● **Exercise prompt**
Each entry below must come back exactly as written, without its pictures.

● **Material supplied**
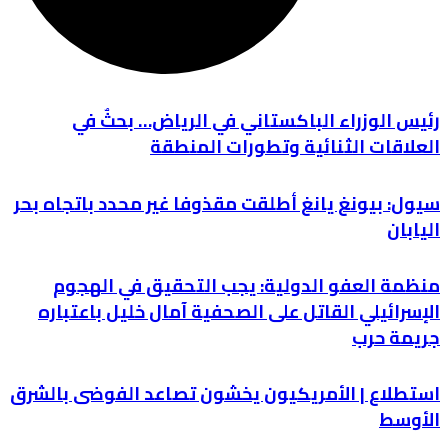
رئيس الوزراء الباكستاني في الرياض… بحثٌ في
العلاقات الثنائية وتطورات المنطقة
سيول: بيونغ يانغ أطلقت مقذوفا غير محدد باتجاه بحر
اليابان
منظمة العفو الدولية: يجب التحقيق في الهجوم
الإسرائيلي القاتل على الصحفية آمال خليل باعتباره
جريمة حرب
استطلاع | الأمريكيون يخشون تصاعد الفوضى بالشرق
الأوسط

● **Task response**
رئيس الوزراء الباكستاني في الرياض… بحثٌ في
العلاقات الثنائية وتطورات المنطقة
سيول: بيونغ يانغ أطلقت مقذوفا غير محدد باتجاه بحر
اليابان
منظمة العفو الدولية: يجب التحقيق في الهجوم
الإسرائيلي القاتل على الصحفية آمال خليل باعتباره
جريمة حرب
استطلاع | الأمريكيون يخشون تصاعد الفوضى بالشرق
الأوسط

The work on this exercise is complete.